DraftKings has asked some of its National Basketball Association partners to defer about 10 percent of its committed payments, according to people familiar with the deal. It has also asked that its signs and banners in arenas show up on television less often, according to one of the people.
This suggests that the company is trying to lower its profile at a time when it is facing an increasingly hostile political environment. DraftKings and FanDuel have also been spending less on television advertisements, although the companies say that it was always their plan to reduce marketing spending at this point in the NFL season.

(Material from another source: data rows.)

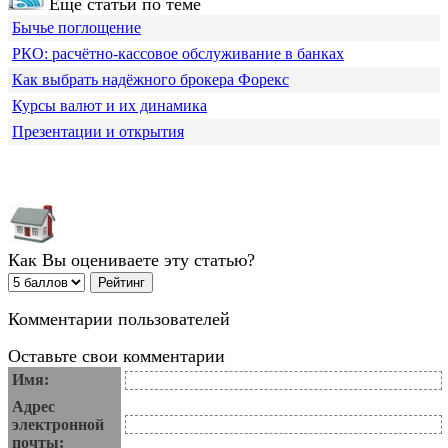
Еще статьи по теме
Бычье поглощение
РКО: расчётно-кассовое обслуживание в банках
Как выбрать надёжного брокера Форекс
Курсы валют и их динамика
Презентации и открытия
Как Вы оцениваете эту статью?
Комментарии пользователей
Оставьте свои комментарии
Имя:
Адрес
электронной
почты:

“We have good relations and are in good standing with all of our partner teams. We are always in dialogue with them, including now,” DraftKings said in a statement. FanDuel declined to comment on whether it too was seeking flexibility from any of its advertising partners.
It is also possible that DraftKings is trying to conserve cash. According to someone with knowledge of DraftKings’ legal strategy, the company has hired Boies, Schiller & Flexner LLP to represent it in what might prove a long and costly legal battle. Attorney General Eric Schneiderman on Tuesday declared that daily fantasy sports are gambling, and therefore illegal in the state, and ordered DraftKings and FanDuel specifically to stop accepting payments from New Yorkers.

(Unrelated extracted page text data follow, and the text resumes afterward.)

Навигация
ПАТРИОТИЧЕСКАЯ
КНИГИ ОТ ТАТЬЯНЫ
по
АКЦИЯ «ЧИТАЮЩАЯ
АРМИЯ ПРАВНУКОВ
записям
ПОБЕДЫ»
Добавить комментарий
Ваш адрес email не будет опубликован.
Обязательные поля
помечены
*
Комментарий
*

On Wednesday, a California assemblyman asked the state’s attorney general to take similar action. In Boston, where FanDuel has its headquarters, Massachusetts Attorney General Maura Healey told reporters she considered daily fantasy sports to be a form of gambling, although she stopped short of saying she considered it illegal.
The companies, which are the two biggest daily fantasy sports sites by a wide margin, plan to fight Schneiderman’s order with a legal challenge, and with social action, including an e-mail campaign, a Twitter hashtag and an in-real-life rally Friday morning in New York.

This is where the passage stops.